ポストコロナ時代の教育を考える⑥:新入社員のための毎月教育(その2)

今回は、「TYWレポート:自己成長のPDCAを回すためのツール」についてご紹介します。

リフレクション(内省)は、自分自身の仕事に対する考え方や行動を客観的に振り返ることをいい、 成長スピードを飛躍的に高める方法です。

リフレクションのツールとして広く使われているものに「YWT」(注1)があります。

YWTとは、やったこと(Y)、わかったこと(W)、次にやること(T)の リフレクションの思考手順を表したものです。

とてもシンプルで、使いやすいツールです。


「TYWシート」はYWTの順番を、研修後に次にやること(T)、やったこと(Y)、 わかったこと(W)に並び替えたものです。

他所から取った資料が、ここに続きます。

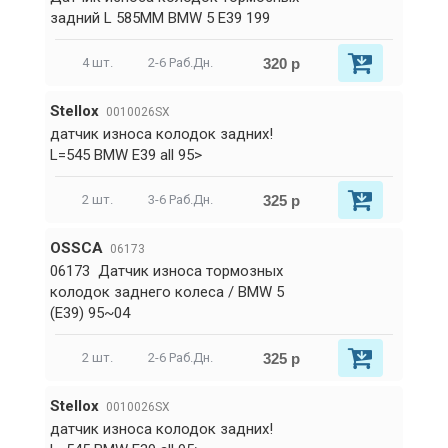
задний L 585MM BMW 5 E39 199
320 р
4 шт.
2-6 Раб.Дн.
Stellox
0010026SX
датчик износа колодок задних!
L=545 BMW E39 all 95>
325 р
2 шт.
3-6 Раб.Дн.
OSSCA
06173
06173 Датчик износа тормозных
колодок заднего колеса / BMW 5
(E39) 95~04
325 р
2 шт.
2-6 Раб.Дн.
Stellox
0010026SX
датчик износа колодок задних!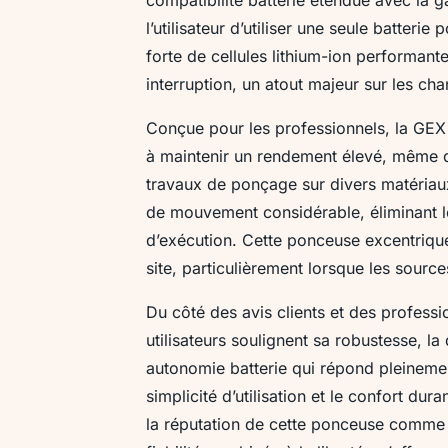
l’utilisateur d’utiliser une seule batteri
forte de cellules lithium-ion performant
interruption, un atout majeur sur les chan
Conçue pour les professionnels, la GEX 1
à maintenir un rendement élevé, même dan
travaux de ponçage sur divers matériaux 
de mouvement considérable, éliminant le
d’exécution. Cette ponceuse excentrique 
site, particulièrement lorsque les source
Du côté des avis clients et des profess
utilisateurs soulignent sa robustesse, la
autonomie batterie qui répond pleineme
simplicité d’utilisation et le confort du
la réputation de cette ponceuse comme 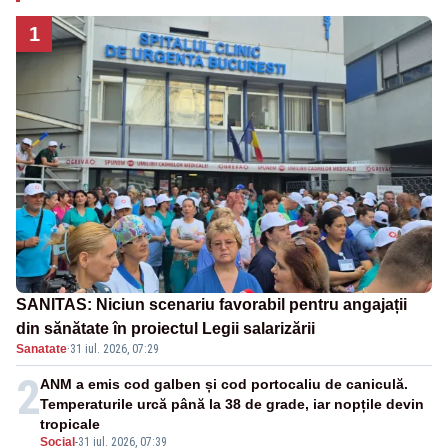
1
SANITAS: Niciun scenariu favorabil pentru angajații
din sănătate în proiectul Legii salarizării
Sanatate
·
31 iul. 2026, 07:29
2
ANM a emis cod galben și cod portocaliu de caniculă.
Temperaturile urcă până la 38 de grade, iar nopțile devin
tropicale
Social
-
31 iul. 2026, 07:39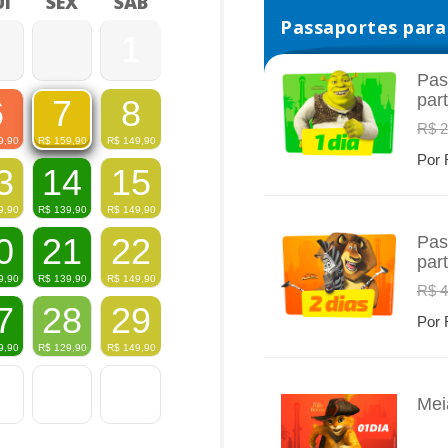
I
SEX
SÁB
Passaportes para 
1
Pas
par
6
8
7
INFO
R$ 2
9,90
R$
149,90
R$
159,90
Por 
3
14
15
9,90
R$
139,90
R$
149,90
0
21
22
Pas
par
INFO
9,90
R$
139,90
R$
149,90
R$ 4
7
28
29
Por 
9,90
R$
129,90
R$
149,90
Mei
INFO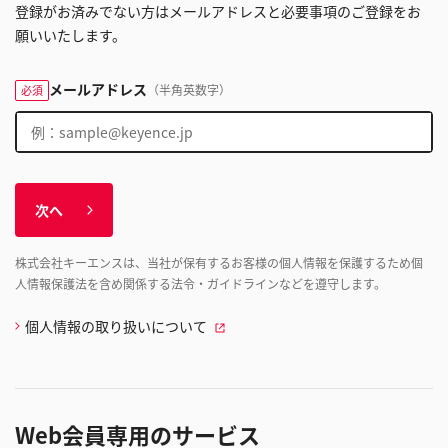
登録がお済みでない方はメールアドレスと必要事項のご登録をお
願いいたします。
メールアドレス
（半角英数字）
必須
次へ
株式会社キーエンスは、当社が保有するお客様の個人情報を保護するため個
人情報保護法を含め関係する法令・ガイドラインなどを遵守します。
個人情報の取り扱いについて
Web会員専用のサービス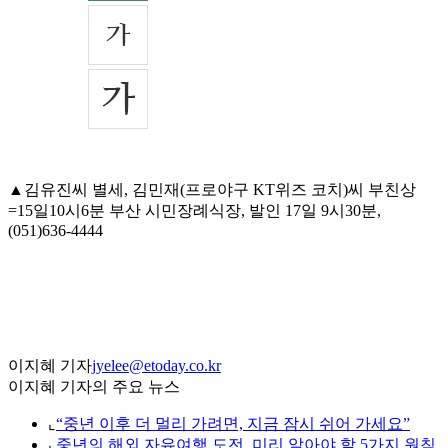
▲김유진씨 별세, 김민재(프로야구 KT위즈 코치)씨 부친상
=15일10시6분 부산 시민장례식장, 발인 17일 9시30분,
(051)636-4444
이지혜 기자
jyelee@etoday.co.kr
이지혜 기자의 주요 뉴스
⌞
“중년 이후 더 멀리 가려면, 지금 잠시 쉬어 가세요”
⌞
중년의 해외 자유여행 도전, 미리 알아야 할 5가지 원칙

「TYWシート」は、スプレッドシート(注2)を活用します。

新入社員は、研修終了後に「次にやること(T)」を記入します。

次月の毎月研修に参加する前に、その月に職場で「やったこと(Y)」と やってみて「わかったこと(W)」を書き込みます。


スプレッドシートならば同時編集も可能なため、 複数の新入社員が同時に書き込むことも可能です。

一覧になっていることから、次のような効果が生まれます。

 · 同期の仲間がどんなことを職場で実践しているかがわかる

 · 同期の仲間がどんなことを学んでいるかがわかる

 · 自分の成長の軌跡が残る

 · 同期の仲間との成長度合いの違いを確認できる

 · より高い成長ニーズが醸成される


同期は、気の許せる仲間であると同時に、いい意味でのライバルでもあります。

互いに競い合い、学び合うことで、より一層の一体感が生まれます。

その結果として、成長スピードが向上するため定着率も合わせて向上します。

「TYWシート」は、ポストコロナ時代だからこそ試みたいツールではないでしょうか。




















(注1):YWTの私の知る限りの原点は、『技術者の知的生産性向上−技術KI計画』岡田幹雄(著)      日本能率協会マネジメントセンター です。